Task statement >> What you return must be exactly the lines running from the one with "고급스러운 분위기를 자랑하는 프리미엄 사이" to the end of the data below, inclusive, and nothing more.

Dataset entries:
────────────────────────────────────────
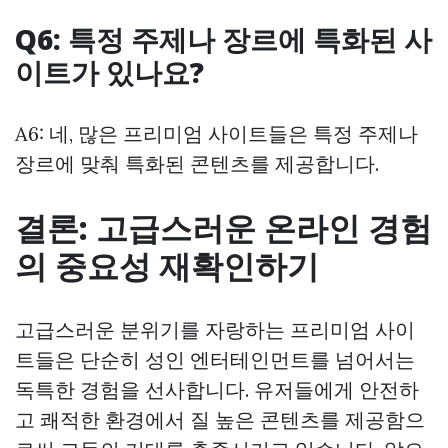
Q6: 특정 주제나 장르에 특화된 사
이트가 있나요?
A6: 네, 많은 프리미엄 사이트들은 특정 주제나
장르에 맞춰 특화된 콘텐츠를 제공합니다.
결론: 고급스러운 온라인 경험
의 중요성 재확인하기
고급스러운 분위기를 자랑하는 프리미엄 사이
트들은 단순히 성인 엔터테인먼트를 넘어서는
독특한 경험을 선사합니다. 유저들에게 안전하
고 쾌적한 환경에서 질 높은 콘텐츠를 제공함으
────────────────────────────────────────
Output below >>
고급스러운 분위기를 자랑하는 프리미엄 사이
트들은 단순히 성인 엔터테인먼트를 넘어서는
독특한 경험을 선사합니다. 유저들에게 안전하
고 쾌적한 환경에서 질 높은 콘텐츠를 제공함으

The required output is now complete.